1736-04-30, de Jean Bernard Le Blanc à Jean Bouhier.

Monsieur, je viens de recevoir votre Lettre du 19 du présent mois.
Je passerai demain ou après demain chès Mr l'Abbé Bouhier pour l'éxemplaire dont vous voulés bien m'honorer. Recevés-en d'avance mes remerciments. Pour Mr De Buffons, vous êtes plus près de lui que moi, il est déjà à Mont-bard. Son Bâtiment l'occupe tout entier & il ne sera pas tranquille qu'il ne soit achevé.
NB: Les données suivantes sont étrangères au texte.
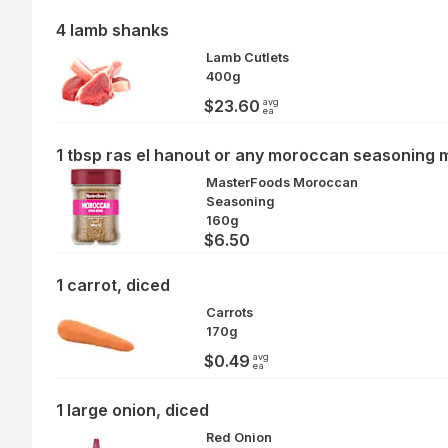
4 lamb shanks
Lamb Cutlets
400g
avg
$23.60
ea
1 tbsp ras el hanout or any moroccan seasoning 
MasterFoods Moroccan
Seasoning
160g
$6.50
1 carrot, diced
Carrots
170g
avg
$0.49
ea
1 large onion, diced
Red Onion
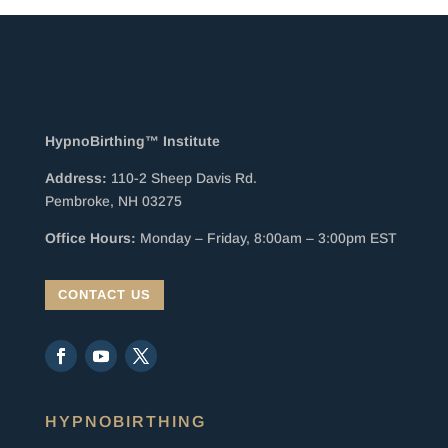
HypnoBirthing™ Institute
Address:
110-2 Sheep Davis Rd.
Pembroke, NH 03275
Office Hours:
Monday – Friday, 8:00am – 3:00pm EST
CONTACT US
HYPNOBIRTHING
Voici la petite Piece de Vers que je vous ai promise; elle ne valloit peut être pas la peine de vous être annoncée. J'y suis plus homme de bien que bon Poëte. Mais je ne fais marcher les talents de l'ésprit qu'après les qualités du coeur & je tiens beaucoup à tout Ce qui peut me faire éstimer des honêtes gens. En un mot ce n'est pas ici une Pièce fleurie, c'est un Ouvrage de sentiment. Peut être n'étoit-ce-pas à moi à en faire l'Apologie; quoi qu'il en soit, La voilà. Si Mon Père pour qui je l'ai faite, pensoit comme moi, il y a lontems que nous vivrions mieux ensemble. Mais que c'est un étrange homme! Je la lui ai envoïée & n'en ai point encor reçu de réponse.

Je vous dirai pour nouvelles Littéraires que Voltaire est à Paris. Nous nous sommes vus. Nous avons beaucoup parlé des ouvrages de Théâtre, d'Aben-Saïd & d'Alzire, du Perou & du Mogol, enfin après avoir soupé ensemble, il me quitta en parodiant à ce sujet l'un des plus beaux vers de sa dernière Tragédie. Voici le vers:

Votre Himen est le noeud qui joindra les deux mondes.

En voici la Parodie:

Ce souper est le noeud qui joindra les deux mondes.

Il dit qu'il est venu ici pour ses affaires, mais je soupçonne que c'est pour nous donner une nouvelle édition de la Henriade au grand proffit des Libraires & des Achetteurs.

La Théorie des Sentiments de Mr De Poüilly que Mr de Ste Hiacinthe nous a donnée, fait ici beaucoup de bruit. L'avés-vous lue? Qu'en pensés-vous?

Je ne sais aussi si vous avés lu cet Essai de M r Pope sur l'Homme. Cela me paroit un bien bon Ouvrage.

Je ne vous ai pas parlé jusqu'ici de l'affaire de l'Abé Des-fontaines; vous avés vu que je ne m'étois pas trompé dans mes conjectures. Elle n'est pas encor finie; il est vrai qu'on m'assuré l'avoir vû; ce que je sais de science certaine c'est que les Libraires qu'on a mis en prison à ce sujet n'en sont point encor sortis. La malignité du Public s'est bien manifestée à son occasion; dès qu'on a parlé de procéder contre lui, tout le monde s'est révolté. Il nous fait rire. Pourquoi lui faire du mal? Il dit que l'Abbe B**a volé les éstampes du Roy; Quel mal y a-t'il à cela? Tout Paris ne le sait-il pas?Le voila ce maudit Paris, Païs fait pour les coquins, mais où les honnêtes gens mourront toûjours de faim quelque mérite qu'ils aïent d'ailleurs. Que ne puis-je faire aussi des Libelles! Je serois plus à mon aise, & dans le besoin contre les recherches de la justice, je trouverois des Princes pour me protéger. Ici pour faire fortune ce n'est pas assés que d'avoir du mérite & des talents. Il faut de plus écrire contre la Relligion & les moeurs ou faire quelque grande sottise qui fasse parler de vous; avoir fait un Roman dans un Cloitre, ou de petits Vers gaillards étant jésuite, Quelques tems après quittés le froc & vous voila un grand homme, un homme recherché, un homme à faire les délices de tous les petits soupers; vo[us] voila la cocluche de toutes les cailletes & le bel ésprit titré de tous les petits-maitre de Robe. O que Paris est un Plaisant Théâtre pour qui en connoit tous les ridicules! Pardonnés-moi ces petites réflexions chagrines: Elles m'échappent malgré moi & comme cet Ancien je dirois volontiers Plenum rimarum sum, Hac illae perfluo. Si vous saviés à quel souper je me trouvai hier, vous ne vous étonneriés pas de l'humeur où je suis aujourdui. Mais il est tems de finir.